Without interest why would anyone loan money? Even the Islamic banking alternatives all just hide the interest charges.

Shares and Goodwill. You loan money for good well or share of an enterprise which comes with benefits and risks.

Usury is so delicious to many that it’s unfathomable to consider any other incentive comparing to it

What is unfathomable is how you have a functioning economy without easy access to loans at reasonable interest rates.

Try reading Graeber/Wengrow

The same way Stock Market works. Really, Debt benefits a tiny fraction of people involved in the market.

Isn't it just the same thing? You loan the company money and in return they give you a note that says you get a portion of the company and dividends?

Different mechanics, but stripping everything away, roughly the same.

So equity instead of debt.

a stranger is asking you to risk $100k on his half-baked plan in exchange for nothing, and you say "sure go ahead take my money!"? no. it doesn't work like that in the islamic world.

as a borrower who's not allowed to compensate for your lenders' risk monetarily, your access to loans is severely restricted.
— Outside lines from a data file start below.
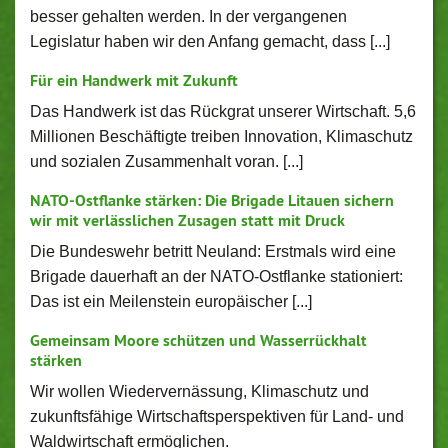
besser gehalten werden. In der vergangenen
Legislatur haben wir den Anfang gemacht, dass [...]
Für ein Handwerk mit Zukunft
Das Handwerk ist das Rückgrat unserer Wirtschaft. 5,6
Millionen Beschäftigte treiben Innovation, Klimaschutz
und sozialen Zusammenhalt voran. [...]
NATO-Ostflanke stärken: Die Brigade Litauen sichern
wir mit verlässlichen Zusagen statt mit Druck
Die Bundeswehr betritt Neuland: Erstmals wird eine
Brigade dauerhaft an der NATO-Ostflanke stationiert:
Das ist ein Meilenstein europäischer [...]
Gemeinsam Moore schützen und Wasserrückhalt
stärken
Wir wollen Wiedervernässung, Klimaschutz und
zukunftsfähige Wirtschaftsperspektiven für Land- und
Waldwirtschaft ermöglichen.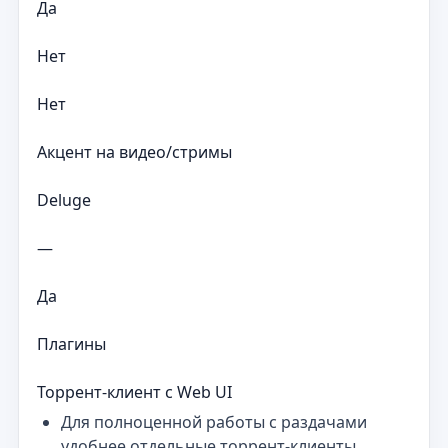
Да
Нет
Нет
Акцент на видео/стримы
Deluge
—
Да
Плагины
Торрент-клиент с Web UI
Для полноценной работы с раздачами
удобнее отдельные торрент-клиенты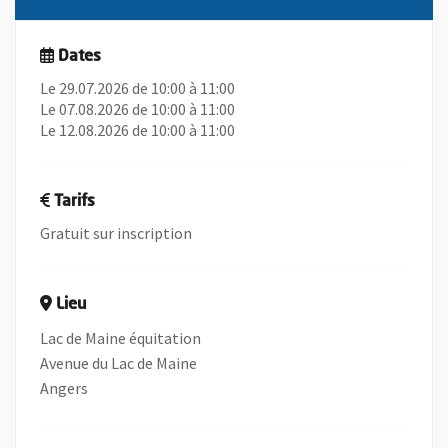
Dates
Le 29.07.2026 de 10:00 à 11:00
Le 07.08.2026 de 10:00 à 11:00
Le 12.08.2026 de 10:00 à 11:00
Tarifs
Gratuit sur inscription
Lieu
Lac de Maine équitation
Avenue du Lac de Maine
Angers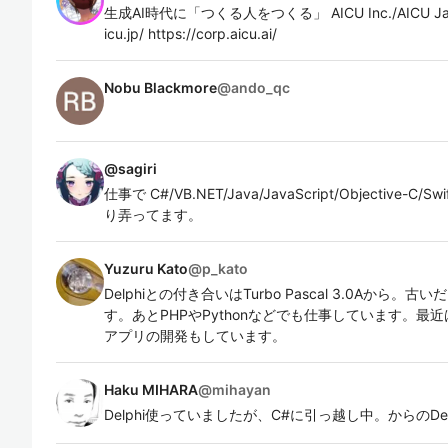
生成AI時代に「つくる人をつくる」 AICU Inc./AICU Ja
icu.jp/ https://corp.aicu.ai/
Nobu Blackmore
@
ando_qc
@
sagiri
仕事で C#/VB.NET/Java/JavaScript/Objective-C
り弄ってます。
Yuzuru Kato
@
p_kato
Delphiとの付き合いはTurbo Pascal 3.0Aから。
す。あとPHPやPythonなどでも仕事しています。最
アプリの開発もしています。
Haku MIHARA
@
mihayan
Delphi使っていましたが、C#に引っ越し中。からのDelp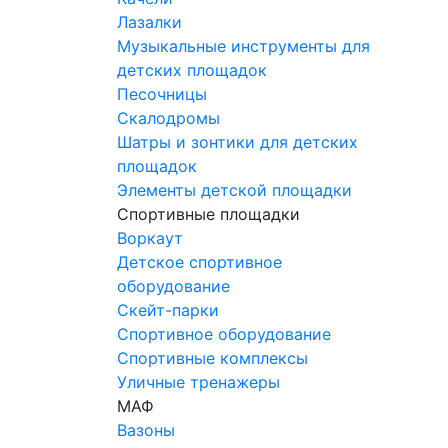
Лазалки
Музыкальные инструменты для
детских площадок
Песочницы
Скалодромы
Шатры и зонтики для детских
площадок
Элементы детской площадки
Спортивные площадки
Воркаут
Детское спортивное
оборудование
Скейт-парки
Спортивное оборудование
Спортивные комплексы
Уличные тренажеры
МАФ
Вазоны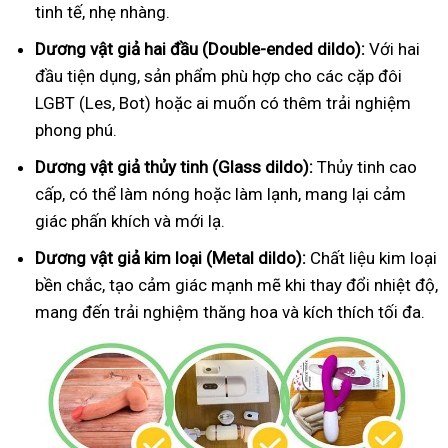
tinh tế, nhẹ nhàng.
Dương vật giả hai đầu (Double-ended dildo):
Với hai
đầu tiện dụng, sản phẩm phù hợp cho các cặp đôi
LGBT (Les, Bot) hoặc ai muốn có thêm trải nghiệm
phong phú.
Dương vật giả thủy tinh (Glass dildo):
Thủy tinh cao
cấp, có thể làm nóng hoặc làm lạnh, mang lại cảm
giác phấn khích và mới lạ.
Dương vật giả kim loại (Metal dildo):
Chất liệu kim loại
bền chắc, tạo cảm giác mạnh mẽ khi thay đổi nhiệt độ,
mang đến trải nghiệm thăng hoa và kích thích tối đa.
Essentially you have to rely on your extended family. and instead of paying for the risk with interest payments, you have to pay with loyalty and subservience.

it restricts social mobility far more than the western model. it incentivizes clan structures. which incentivize cousin marriage.

power concentrates in the patriarchs of a million little family kingdoms. which causes all kinds of economic inefficiencies.

in the US, even if you're born without any family connections, as a healthy 20 year old you can find a job (hard work) that allows you to save $70k per year and invest it. when you're 30 you have $1M and a good credit history, you can easily leverage that to get a $2M loan at low interest rates, which allows you to start any kind of productive venture you want.

and you can do all this without owing your clan's patriarch access to e.g. your most profitable clients, or your daughters hand in marriage to his retarded son, or anything else he wants in exchange for his generosity.

Loaning money as per Islamic Law is a charitable act, not one of exploitation.

Nice to get a callback to previously acquired knowledge with what I assume is an arabizi (sp?) handle.

Islamic trade is certainly one of the best models out there but I think in many cases in practice it is still applied subversively.

It is not enough to ban mechanisms like usury, designed and intended to exploit.

One has to go after the very subversion of legitimate practices for illegitimate goals.

reasonable interest rates aren't exploitation. Business Loans serve a critical role in economic activity by putting free cash to more productive use.

All interest is usury in Islamic Law (and the laws before it such as Christianity and Judaism). There are ways to to put free cash into productive use without exploitation.

That's not true. Islamic finance forbids indefinitely growing interest. Sharia finance agreements involve fixed fees or equity shares. Late penalties can be collected but must be donated, not profit. In all cases, the borrower never owes to the lender for the lender to keep more an a fixed amount determined at the strat.

You can read Adam Smith if you're looking for definitions, there's no need to read charlatans.

Graeber was a confabulator with a very loose grasp of the facts, though.